:: The task ::
In the data below, which lines contain "Aktivisté"? List them by copying each one.

:: Available data ::
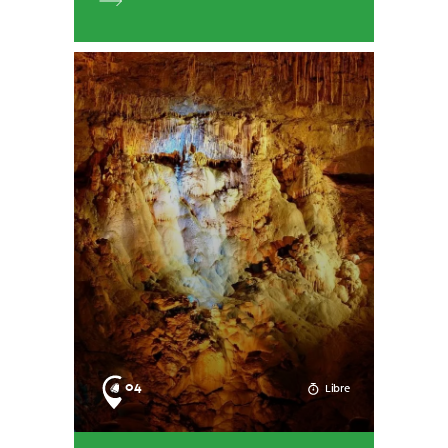
04
Libre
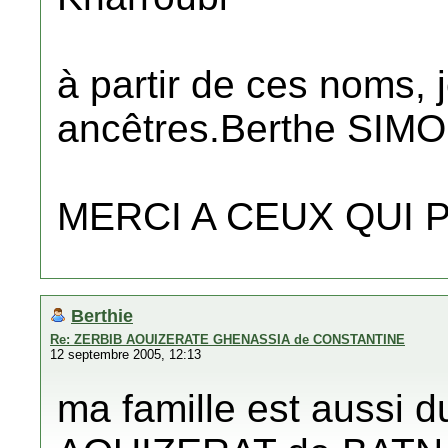
à partir de ces noms,
ancêtres.Berthe SIM
MERCI A CEUX QUI P
Berthie
Re: ZERBIB AOUIZERATE GHENASSIA de CONSTANTINE
12 septembre 2005, 12:13
ma famille est aussi d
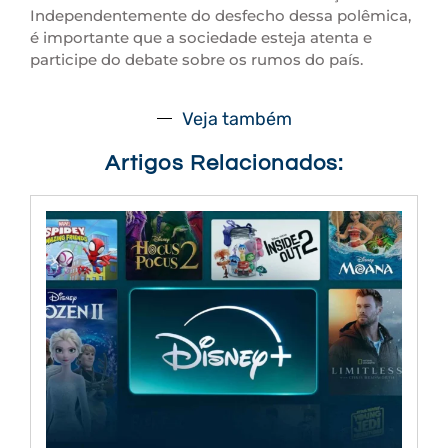
Independentemente do desfecho dessa polêmica,
é importante que a sociedade esteja atenta e
participe do debate sobre os rumos do país.
Veja também
Artigos Relacionados:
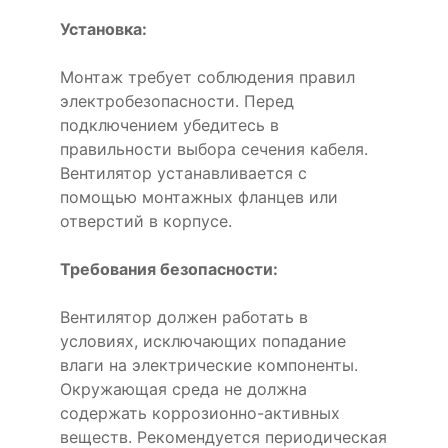
Установка:
Монтаж требует соблюдения правил
электробезопасности. Перед
подключением убедитесь в
правильности выбора сечения кабеля.
Вентилятор устанавливается с
помощью монтажных фланцев или
отверстий в корпусе.
Требования безопасности:
Вентилятор должен работать в
условиях, исключающих попадание
влаги на электрические компоненты.
Окружающая среда не должна
содержать коррозионно-активных
веществ. Рекомендуется периодическая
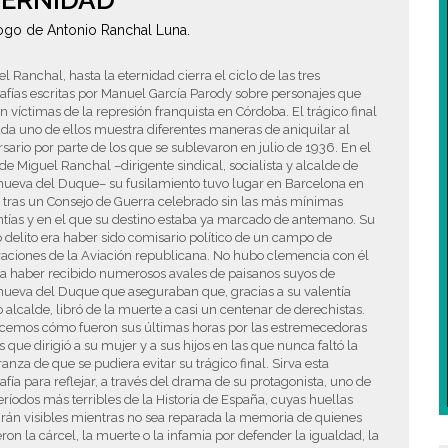
TERNIDAD
ogo de Antonio Ranchal Luna.
l Ranchal, hasta la eternidad cierra el ciclo de las tres
afías escritas por Manuel García Parody sobre personajes que
n víctimas de la represión franquista en Córdoba. El trágico final
da uno de ellos muestra diferentes maneras de aniquilar al
sario por parte de los que se sublevaron en julio de 1936. En el
de Miguel Ranchal –dirigente sindical, socialista y alcalde de
nueva del Duque– su fusilamiento tuvo lugar en Barcelona en
 tras un Consejo de Guerra celebrado sin las más mínimas
tías y en el que su destino estaba ya marcado de antemano. Su
 delito era haber sido comisario político de un campo de
aciones de la Aviación republicana. No hubo clemencia con él
 a haber recibido numerosos avales de paisanos suyos de
nueva del Duque que aseguraban que, gracias a su valentía
alcalde, libró de la muerte a casi un centenar de derechistas.
cemos cómo fueron sus últimas horas por las estremecedoras
s que dirigió a su mujer y a sus hijos en las que nunca faltó la
anza de que se pudiera evitar su trágico final. Sirva esta
afía para reflejar, a través del drama de su protagonista, uno de
eríodos más terribles de la Historia de España, cuyas huellas
rán visibles mientras no sea reparada la memoria de quienes
eron la cárcel, la muerte o la infamia por defender la igualdad, la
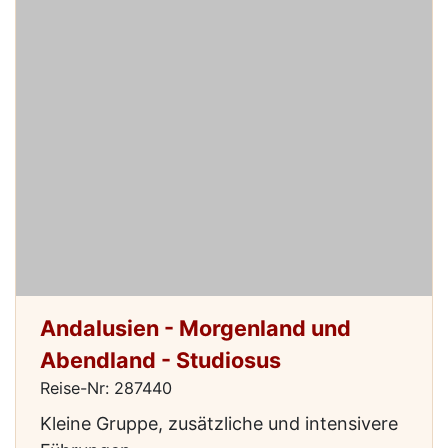
Andalusien - Morgenland und
Abendland - Studiosus
Reise-Nr: 287440
Kleine Gruppe, zusätzliche und intensivere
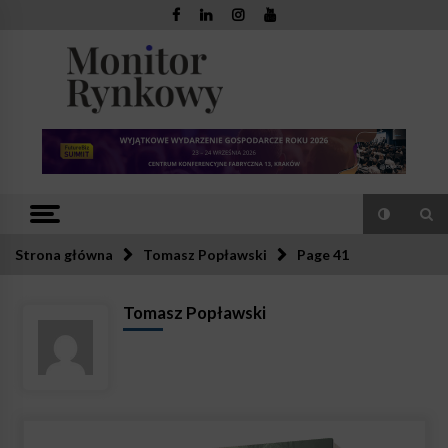
Skip
to
content
Monitor
Zaufana redakcja. Rzetelna prasa.
Rynkowy
Strona główna
Tomasz Popławski
Page 41
Tomasz Popławski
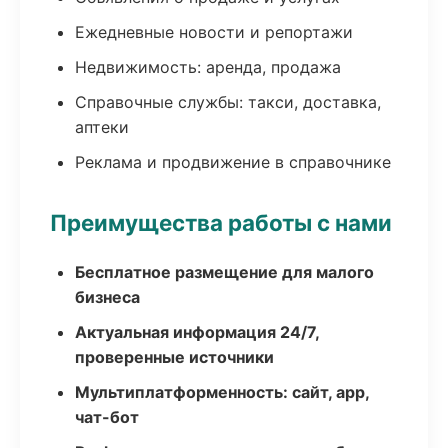
Ежедневные новости и репортажи
Недвижимость: аренда, продажа
Справочные службы: такси, доставка,
аптеки
Реклама и продвижение в справочнике
Преимущества работы с нами
Бесплатное размещение для малого
бизнеса
Актуальная информация 24/7,
проверенные источники
Мультиплатформенность: сайт, app,
чат-бот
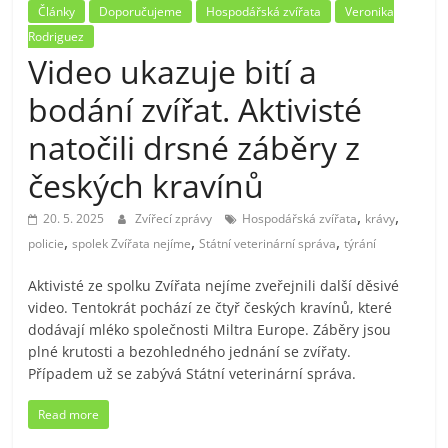
Články
Doporučujeme
Hospodářská zvířata
Veronika
Rodriguez
Video ukazuje bití a
bodání zvířat. Aktivisté
natočili drsné záběry z
českých kravínů
,
,
20. 5. 2025
Zvířecí zprávy
Hospodářská zvířata
krávy
,
,
,
policie
spolek Zvířata nejíme
Státní veterinární správa
týrání
Aktivisté ze spolku Zvířata nejíme zveřejnili další děsivé
video. Tentokrát pochází ze čtyř českých kravínů, které
dodávají mléko společnosti Miltra Europe. Záběry jsou
plné krutosti a bezohledného jednání se zvířaty.
Případem už se zabývá Státní veterinární správa.
Read more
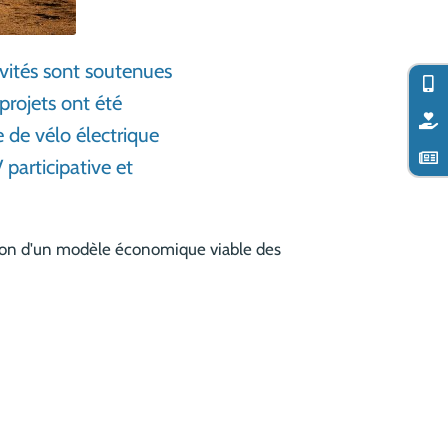
vités sont soutenues
projets ont été
 de vélo électrique
participative et
ation d'un modèle économique viable des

:: Response below ::
bodání zvířat. Aktivisté
Aktivisté ze spolku Zvířata nejíme zveřejnili další děsivé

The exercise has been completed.